Pela análise de Celso Ming, comentarista de Economia, “entre os dez maiores devedores estão quatro empresas falidas, três em recuperação judicial, uma que saiu recentemente de um processo de recuperação judicial e mais uma cuja dívida foi considerada iliquidável pelo Tribunal de Contas da União”.
Destaca-se também outro passivo previdenciário de recuperação improvável: as reservas dos antigos Institutos de Aposentadoria e Pensão – perdidas no tempo e destinadas ao custeio de projetos sociais análogos à Previdência Social.
Das políticas de reajustes do salário mínimo
Por outro sentir, a vinculação do salário mínimo aos benefícios do INSS, juntamente com uma política (justa) de valorização, afeta sobremaneira as despesas públicas, não pelo ajustamento em si, mas pelo fato de ser ele o indexador.
A partir desse cenário surge inevitavelmente o contraponto entre sustentabilidade da Previdência Social e a missão constitucional do salário mínimo em cobrir todas as necessidades do trabalhador e de sua família, sendo reajustado periodicamente para garantir seu poder aquisitivo.
Na leitura de Fábio Giambiagi, economista brasileiro especialista em finanças públicas e previdência social, o aumento do salário mínimo associado ao crescimento do PIB provocará uma alta nas despesas públicas de, aproximadamente, R$ 638 bilhões na próxima década – o que representa em torno de 56% da economia desencadeada pela Reforma da Previdência de 2019 (Emenda Constitucional nº 103).
Conclusão
A análise histórica do Regime Geral de Previdência Social (RGPS) revela uma trajetória marcada por desafios estruturais que culminaram no acentuado déficit experimentado.

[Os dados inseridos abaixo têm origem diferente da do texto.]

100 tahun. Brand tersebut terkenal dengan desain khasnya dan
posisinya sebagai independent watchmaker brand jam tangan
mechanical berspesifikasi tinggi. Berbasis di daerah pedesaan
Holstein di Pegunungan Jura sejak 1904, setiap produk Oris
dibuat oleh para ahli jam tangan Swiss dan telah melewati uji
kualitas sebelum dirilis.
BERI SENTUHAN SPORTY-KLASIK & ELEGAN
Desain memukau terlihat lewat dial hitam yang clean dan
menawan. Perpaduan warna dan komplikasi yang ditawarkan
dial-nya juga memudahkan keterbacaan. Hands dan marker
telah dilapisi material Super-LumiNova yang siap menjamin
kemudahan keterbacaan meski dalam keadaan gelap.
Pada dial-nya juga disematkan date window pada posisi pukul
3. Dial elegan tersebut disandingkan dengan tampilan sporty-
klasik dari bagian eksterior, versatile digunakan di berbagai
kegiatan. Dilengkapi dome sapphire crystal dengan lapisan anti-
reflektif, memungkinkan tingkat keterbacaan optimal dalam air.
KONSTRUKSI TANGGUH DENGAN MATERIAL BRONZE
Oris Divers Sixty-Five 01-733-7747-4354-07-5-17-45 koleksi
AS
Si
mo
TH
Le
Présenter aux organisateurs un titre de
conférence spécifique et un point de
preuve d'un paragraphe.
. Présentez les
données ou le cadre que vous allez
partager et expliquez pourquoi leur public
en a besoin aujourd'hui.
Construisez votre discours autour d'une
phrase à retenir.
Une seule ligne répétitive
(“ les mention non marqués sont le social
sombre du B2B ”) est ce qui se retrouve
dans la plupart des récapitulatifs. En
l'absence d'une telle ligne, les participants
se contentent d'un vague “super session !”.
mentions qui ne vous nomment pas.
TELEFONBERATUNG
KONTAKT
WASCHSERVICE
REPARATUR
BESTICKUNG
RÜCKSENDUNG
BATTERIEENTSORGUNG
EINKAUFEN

Desde a sua origem com a Lei Eloy Chaves, em 1923, até a sua configuração atual, o RGPS tem enfrentado uma série de problemas relacionados à má gestão dos recursos, principalmente no tocante à capitalização, bem como a interpretação equivocada das normas constitucionais de custeio e a falta de uma abordagem atuarial consistente que assegure a sustentabilidade do sistema.
Além disso, a desvinculação de receitas e o uso indevido das contribuições sociais, especialmente após a implementação da Desvinculação de Receitas da União (DRU), fragilizaram ainda mais o sistema previdenciário, tornando-o vulnerável a crises fiscais. Essa percepção levou a uma perda de controle social sobre os recursos, comprometendo a capitalização e a eficiência da gestão previdenciária ao longo dos anos.

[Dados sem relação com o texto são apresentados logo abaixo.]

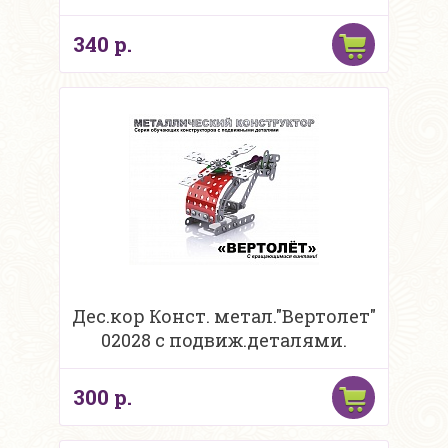
340 р.
Дес.кор Конст. метал."Вертолет"
02028 с подвиж.деталями.
300 р.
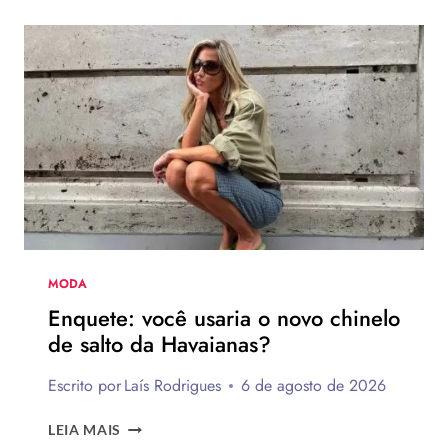
UNHAS
BRANCAS
DECORADAS
FÁCEIS
DE
FAZER
MODA
Enquete: você usaria o novo chinelo
de salto da Havaianas?
Escrito por
Laís Rodrigues
6 de agosto de 2026
ENQUETE:
LEIA MAIS
VOCÊ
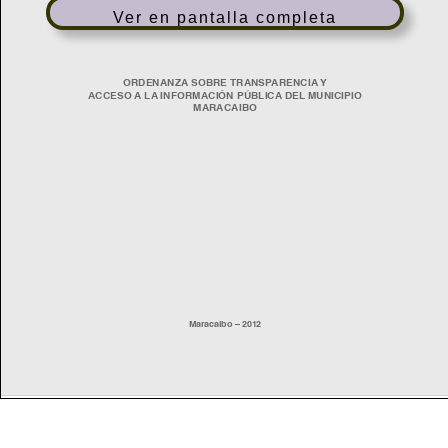
Ver en pantalla completa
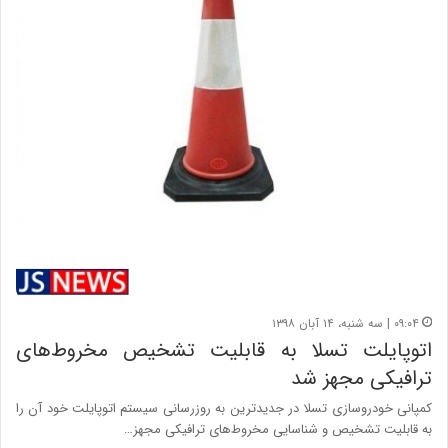
۰۹:۰۴ | سه شنبه، ۱۴ آبان ۱۳۹۸
اتوپایلت تسلا به قابلیت تشخیص مخروط‌های
ترافیکی مجهز شد
کمپانی خودروسازی تسلا در جدیدترین به روزرسانی سیستم اتوپایلت خود آن را
به قابلیت تشخیص و شناسایی مخروط‌های ترافیکی مجهز…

A falta de equilíbrio financeiro e atuarial, juntamente com a inadimplência de parcela significativa dos empregadores, capitalização originária deficiente e a utilização dos recursos previdenciários para finalidades distintas ao longo dos anos, resultaram em um acúmulo da dívida pública da Previdência Social, que passou a ser diretamente dependente do Tesouro Nacional, afetando sobremaneira a capacidade do RGPS em cumprir suas obrigações perante os segurados. A incapacidade de prever e se adaptar a mudanças demográficas e econômicas, especialmente em um contexto de envelhecimento populacional, exacerbou a situação, tornando cada vez mais difícil o equilíbrio entre receitas e despesas.
Por outro lado, a vinculação dos benefícios do INSS ao salário mínimo, com políticas de reajustes que buscam garantir o poder aquisitivo do trabalhador (missão constitucional), coloca em xeque a sustentabilidade financeira da Previdência Social. A necessidade de se atender às demandas sociais de forma justa, ao mesmo tempo em que se busca a estabilidade fiscal, apresenta um dilema que requer um planejamento estratégico muito bem ajustado.

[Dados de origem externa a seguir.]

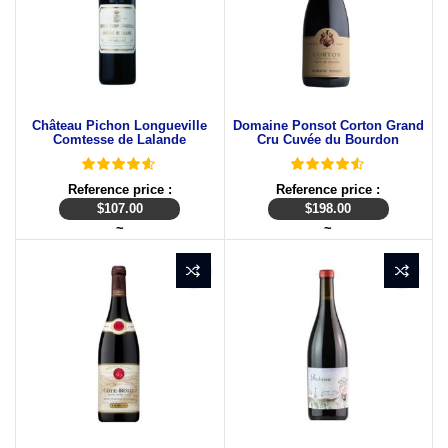
Château Pichon Longueville
Domaine Ponsot Corton Grand
Comtesse de Lalande
Cru Cuvée du Bourdon
Reference price :
Reference price :
$
107.00
$
198.00
~
~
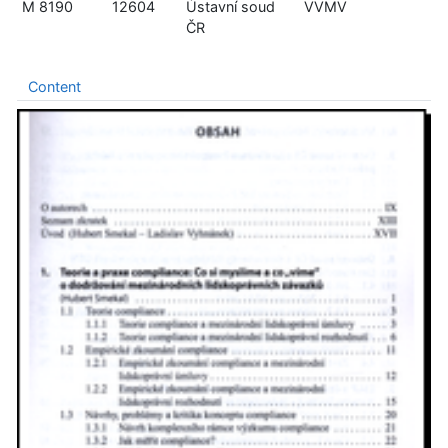
M 8190
12604
Ústavní soud
VVMV
ČR
Content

Portanto, a solução para a Previdência Social é muito mais complexa do que aparenta, sendo necessário transitar em diversas áreas: reformas estruturais, reavaliação das fontes de custeio, transparência na gestão dos recursos, responsabilidade fiscal, a participação ativa da sociedade na fiscalização e no direcionamento das políticas previdenciárias, entre outros mecanismos. Somente assim será possível construir um sistema previdenciário que garanta direitos e que seja financeiramente viável para as futuras gerações, não sendo admissível que os erros do passado se repitam.